Our experiment was retrospective and the CSF samples used were previously collected from multiple sites. Only five were obtained from Caucasian patients. The majority of CSF samples (23 out of 28) were from hospitals located in the northern (Akita University), central (Tsukuba University) and southern (Kumamoto University) parts of Japan. Undetectably low CSF hypopocretin-1 levels in GBS were observed in patients from both northern and southern areas (moderately reduced hypocretin-1 levels were from all three areas). In some GBS subjects, undetectable CSF hypocretin levels were observed repeatedly during the course of the disease, thus the finding was consistent. Griffin et al. suggested that GBS in northern China (acute motor axonal neuropathy[AMAN] associated with Campylobacter) is a different disease than GBS seen in western countries. [2,3] A previous postmortem study suggested that axonal involvement is more frequent among Japanese patients than in the Caucasian population. [4]
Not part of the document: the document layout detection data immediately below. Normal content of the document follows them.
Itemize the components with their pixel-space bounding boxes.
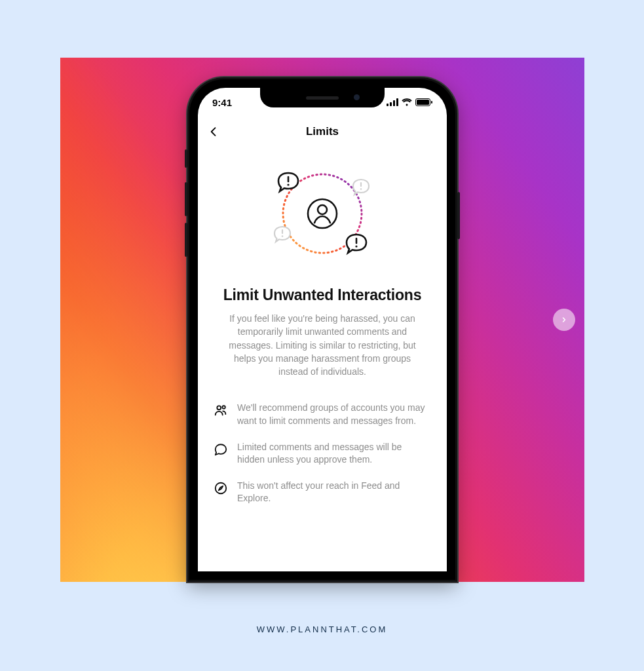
cellular-signal-icon <box>387 98 398 106</box>
footer-url: WWW.PLANNTHAT.COM <box>0 624 644 634</box>
promo-image-frame: 9:41 <box>60 58 584 582</box>
phone-volume-down <box>185 223 187 257</box>
chevron-left-icon <box>207 125 220 138</box>
bullet-text: We'll recommend groups of accounts you m… <box>237 402 431 427</box>
hero-illustration <box>198 156 447 271</box>
headline: Limit Unwanted Interactions <box>198 286 447 304</box>
svg-point-19 <box>222 406 225 409</box>
status-time: 9:41 <box>212 97 232 108</box>
bullet-row: We'll recommend groups of accounts you m… <box>214 395 431 434</box>
bullet-text: This won't affect your reach in Feed and… <box>237 480 431 505</box>
svg-marker-21 <box>219 486 223 490</box>
bullet-list: We'll recommend groups of accounts you m… <box>198 391 447 512</box>
svg-point-11 <box>287 183 289 185</box>
bullet-row: Limited comments and messages will be hi… <box>214 434 431 473</box>
phone-speaker <box>306 96 339 100</box>
svg-point-20 <box>216 483 227 494</box>
svg-point-15 <box>360 188 362 190</box>
phone-notch <box>260 88 385 107</box>
status-indicators <box>387 98 432 106</box>
svg-point-18 <box>217 406 221 410</box>
svg-rect-6 <box>431 101 432 104</box>
comment-icon <box>214 441 228 457</box>
phone-power-button <box>457 192 460 239</box>
phone-camera <box>354 94 360 100</box>
svg-point-9 <box>318 205 327 214</box>
svg-rect-1 <box>390 102 392 106</box>
svg-point-13 <box>355 245 357 247</box>
bullet-text: Limited comments and messages will be hi… <box>237 441 431 467</box>
svg-rect-3 <box>396 98 398 106</box>
back-button[interactable] <box>207 125 220 138</box>
phone-screen: 9:41 <box>198 88 447 571</box>
screen-header: Limits <box>198 117 447 147</box>
phone-mute-switch <box>185 149 187 168</box>
svg-rect-0 <box>387 104 388 106</box>
subtext: If you feel like you're being harassed, … <box>198 304 447 391</box>
svg-rect-2 <box>393 100 395 106</box>
phone-volume-up <box>185 182 187 216</box>
phone-mockup: 9:41 <box>187 77 457 582</box>
chevron-right-icon <box>560 316 568 324</box>
battery-icon <box>415 98 432 106</box>
screen-title: Limits <box>306 125 339 138</box>
bullet-row: This won't affect your reach in Feed and… <box>214 473 431 512</box>
wifi-icon <box>402 98 412 106</box>
svg-point-17 <box>282 235 284 237</box>
compass-icon <box>214 480 228 495</box>
svg-rect-5 <box>417 100 429 105</box>
carousel-next-button[interactable] <box>553 309 575 331</box>
people-icon <box>214 402 228 417</box>
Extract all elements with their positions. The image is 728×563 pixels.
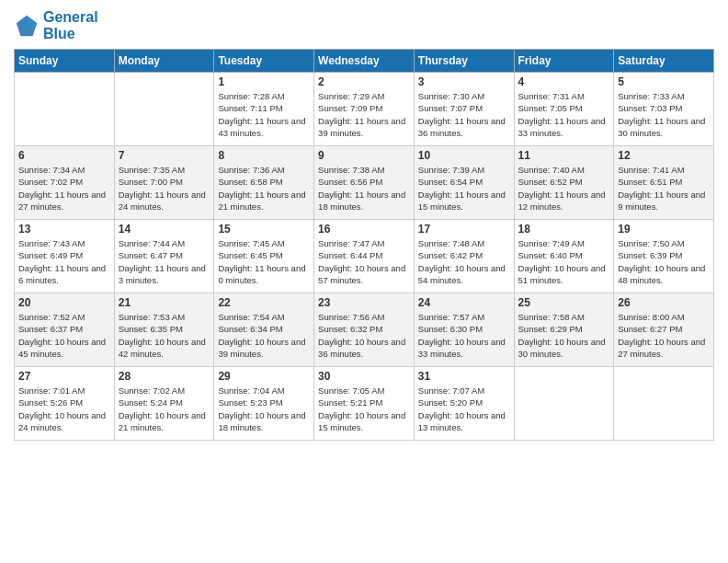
day-number: 17 [418,223,510,236]
calendar-cell [514,367,614,441]
calendar-week-row: 13Sunrise: 7:43 AM Sunset: 6:49 PM Dayli… [15,220,714,293]
calendar-cell: 3Sunrise: 7:30 AM Sunset: 7:07 PM Daylig… [414,73,514,146]
day-info: Sunrise: 7:47 AM Sunset: 6:44 PM Dayligh… [318,237,410,286]
day-number: 12 [618,149,710,162]
day-number: 13 [18,223,110,236]
day-info: Sunrise: 7:29 AM Sunset: 7:09 PM Dayligh… [318,90,410,139]
calendar-week-row: 20Sunrise: 7:52 AM Sunset: 6:37 PM Dayli… [15,293,714,367]
day-number: 25 [518,296,610,309]
day-info: Sunrise: 7:04 AM Sunset: 5:23 PM Dayligh… [218,385,310,433]
day-number: 2 [318,75,410,88]
day-number: 31 [418,370,510,383]
calendar-cell: 23Sunrise: 7:56 AM Sunset: 6:32 PM Dayli… [314,293,415,367]
day-info: Sunrise: 7:39 AM Sunset: 6:54 PM Dayligh… [418,164,510,213]
logo: General Blue [14,9,98,41]
calendar-cell: 5Sunrise: 7:33 AM Sunset: 7:03 PM Daylig… [614,73,714,146]
day-number: 10 [418,149,510,162]
day-info: Sunrise: 7:57 AM Sunset: 6:30 PM Dayligh… [418,311,510,360]
calendar-cell: 6Sunrise: 7:34 AM Sunset: 7:02 PM Daylig… [15,146,115,220]
day-number: 1 [218,75,310,88]
day-info: Sunrise: 7:33 AM Sunset: 7:03 PM Dayligh… [618,90,710,139]
day-number: 30 [318,370,410,383]
day-info: Sunrise: 7:43 AM Sunset: 6:49 PM Dayligh… [18,237,110,286]
day-number: 15 [218,223,310,236]
calendar-cell: 15Sunrise: 7:45 AM Sunset: 6:45 PM Dayli… [214,220,314,293]
day-info: Sunrise: 7:35 AM Sunset: 7:00 PM Dayligh… [119,164,210,213]
calendar-cell: 18Sunrise: 7:49 AM Sunset: 6:40 PM Dayli… [514,220,614,293]
calendar-cell [15,73,115,146]
day-info: Sunrise: 7:36 AM Sunset: 6:58 PM Dayligh… [218,164,310,213]
calendar-body: 1Sunrise: 7:28 AM Sunset: 7:11 PM Daylig… [15,73,714,441]
day-info: Sunrise: 7:58 AM Sunset: 6:29 PM Dayligh… [518,311,610,360]
calendar-cell: 26Sunrise: 8:00 AM Sunset: 6:27 PM Dayli… [614,293,714,367]
day-number: 21 [119,296,210,309]
day-info: Sunrise: 7:05 AM Sunset: 5:21 PM Dayligh… [318,385,410,433]
calendar-cell: 27Sunrise: 7:01 AM Sunset: 5:26 PM Dayli… [15,367,115,441]
day-number: 22 [218,296,310,309]
day-info: Sunrise: 7:38 AM Sunset: 6:56 PM Dayligh… [318,164,410,213]
day-number: 28 [119,370,210,383]
day-info: Sunrise: 8:00 AM Sunset: 6:27 PM Dayligh… [618,311,710,360]
day-number: 8 [218,149,310,162]
calendar-cell: 12Sunrise: 7:41 AM Sunset: 6:51 PM Dayli… [614,146,714,220]
calendar-cell: 8Sunrise: 7:36 AM Sunset: 6:58 PM Daylig… [214,146,314,220]
day-number: 6 [18,149,110,162]
day-info: Sunrise: 7:01 AM Sunset: 5:26 PM Dayligh… [18,385,110,433]
day-info: Sunrise: 7:52 AM Sunset: 6:37 PM Dayligh… [18,311,110,360]
calendar-cell: 24Sunrise: 7:57 AM Sunset: 6:30 PM Dayli… [414,293,514,367]
day-header-tuesday: Tuesday [214,50,314,73]
calendar-cell: 21Sunrise: 7:53 AM Sunset: 6:35 PM Dayli… [114,293,214,367]
calendar-cell: 11Sunrise: 7:40 AM Sunset: 6:52 PM Dayli… [514,146,614,220]
calendar-week-row: 27Sunrise: 7:01 AM Sunset: 5:26 PM Dayli… [15,367,714,441]
day-number: 4 [518,75,610,88]
day-number: 23 [318,296,410,309]
calendar-week-row: 1Sunrise: 7:28 AM Sunset: 7:11 PM Daylig… [15,73,714,146]
day-info: Sunrise: 7:45 AM Sunset: 6:45 PM Dayligh… [218,237,310,286]
day-number: 19 [618,223,710,236]
calendar-cell: 25Sunrise: 7:58 AM Sunset: 6:29 PM Dayli… [514,293,614,367]
day-header-saturday: Saturday [614,50,714,73]
day-info: Sunrise: 7:54 AM Sunset: 6:34 PM Dayligh… [218,311,310,360]
page: General Blue SundayMondayTuesdayWednesda… [0,0,728,563]
calendar-cell: 31Sunrise: 7:07 AM Sunset: 5:20 PM Dayli… [414,367,514,441]
day-info: Sunrise: 7:53 AM Sunset: 6:35 PM Dayligh… [119,311,210,360]
day-header-wednesday: Wednesday [314,50,415,73]
calendar-cell: 1Sunrise: 7:28 AM Sunset: 7:11 PM Daylig… [214,73,314,146]
day-number: 11 [518,149,610,162]
day-info: Sunrise: 7:48 AM Sunset: 6:42 PM Dayligh… [418,237,510,286]
day-number: 9 [318,149,410,162]
calendar-cell: 29Sunrise: 7:04 AM Sunset: 5:23 PM Dayli… [214,367,314,441]
day-number: 5 [618,75,710,88]
day-number: 18 [518,223,610,236]
calendar-table: SundayMondayTuesdayWednesdayThursdayFrid… [14,49,714,441]
day-number: 26 [618,296,710,309]
calendar-cell [614,367,714,441]
calendar-cell: 10Sunrise: 7:39 AM Sunset: 6:54 PM Dayli… [414,146,514,220]
calendar-cell: 22Sunrise: 7:54 AM Sunset: 6:34 PM Dayli… [214,293,314,367]
day-number: 29 [218,370,310,383]
calendar-week-row: 6Sunrise: 7:34 AM Sunset: 7:02 PM Daylig… [15,146,714,220]
calendar-header-row: SundayMondayTuesdayWednesdayThursdayFrid… [15,50,714,73]
day-info: Sunrise: 7:50 AM Sunset: 6:39 PM Dayligh… [618,237,710,286]
logo-text: General Blue [43,9,98,41]
day-info: Sunrise: 7:40 AM Sunset: 6:52 PM Dayligh… [518,164,610,213]
day-number: 24 [418,296,510,309]
calendar-cell: 17Sunrise: 7:48 AM Sunset: 6:42 PM Dayli… [414,220,514,293]
day-header-thursday: Thursday [414,50,514,73]
day-info: Sunrise: 7:28 AM Sunset: 7:11 PM Dayligh… [218,90,310,139]
day-number: 20 [18,296,110,309]
calendar-cell: 28Sunrise: 7:02 AM Sunset: 5:24 PM Dayli… [114,367,214,441]
day-info: Sunrise: 7:41 AM Sunset: 6:51 PM Dayligh… [618,164,710,213]
day-number: 16 [318,223,410,236]
day-number: 14 [119,223,210,236]
logo-icon [14,13,40,39]
day-info: Sunrise: 7:49 AM Sunset: 6:40 PM Dayligh… [518,237,610,286]
day-info: Sunrise: 7:30 AM Sunset: 7:07 PM Dayligh… [418,90,510,139]
day-header-sunday: Sunday [15,50,115,73]
calendar-cell: 20Sunrise: 7:52 AM Sunset: 6:37 PM Dayli… [15,293,115,367]
calendar-cell: 4Sunrise: 7:31 AM Sunset: 7:05 PM Daylig… [514,73,614,146]
calendar-cell: 9Sunrise: 7:38 AM Sunset: 6:56 PM Daylig… [314,146,415,220]
calendar-cell: 2Sunrise: 7:29 AM Sunset: 7:09 PM Daylig… [314,73,415,146]
calendar-cell: 7Sunrise: 7:35 AM Sunset: 7:00 PM Daylig… [114,146,214,220]
calendar-cell: 30Sunrise: 7:05 AM Sunset: 5:21 PM Dayli… [314,367,415,441]
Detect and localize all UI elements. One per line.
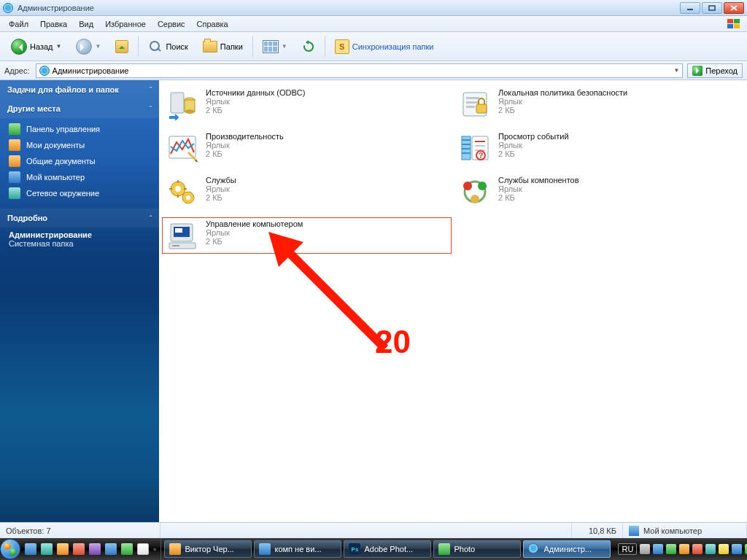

Furthermore, antibodies to GM1 and Gal NAc-GD1a, often associated with AMAN in northern China, are also high in Japanese GBS. [5] Thus, it is possible that GBS in Japan also has features that distinguish it from GBS in western countries. Our seven undetectable CSF hypocretin GBS cases exhibited severe and rapid onset with frequent respiratory involvement which may suggest a link between AMAN and hypocretin deficiency. However, four out of seven undetectable cases also exhibited sensory impairments. There was also no association between anti GM1 and Gal NAc-GD1a antibodies and low hypocretin levels. In addition, we did not observe any findings suggesting a special link with Campylobacter infection. Therefore, low CSF hypocretin levels and the issue of GBS subsets is unclear. Hypocretin deficiency in the brain, as observed in hypocretin-deficient narcolepsy, has not yet been confirmed in GBS subjects with low CSF hypocretin-1 levels. For these reasons, we consider future studies regarding the mechanism of low CSF hypocretin levels in a subset of GBS subjects to be important.
References
1. Mignot E, Lammers GJ, Ripley B et al. The role of cerebrospinal fluid hypocretin measurement in the diagnosis of narcolepsy and other hypersomnias. Arch Neurol 2002;59:1553-1562.
2. Griffin JW, Li CY, Ho TW et al. Guillain-Barre syndrome in northern China. The spectrum of neuropathological changes in clinically defined cases. Brain 1995;118 ( Pt 3):577-595.
3. Ho TW, Mishu B, Li CY, et al. Guillain-Barre syndrome in northern China. Relationship to Campylobacter jejuni infection and anti- glycolipid antibodies. Brain 1995;118 ( Pt 3):597-605.
4. Sobue G, Li M, Terao S, et al. Axonal pathology in Japanese Guillain-Barre syndrome: a study of 15 autopsied cases. Neurology 1997;48:1694-1700.
5. Yuki N, Ho TW, Tagawa Y, et al. Autoantibodies to GM1b and GalNAc-GD1a: relationship to Campylobacter jejuni infection and acute motor axonal neuropathy in China. J Neurol Sci 1999;164:134-138.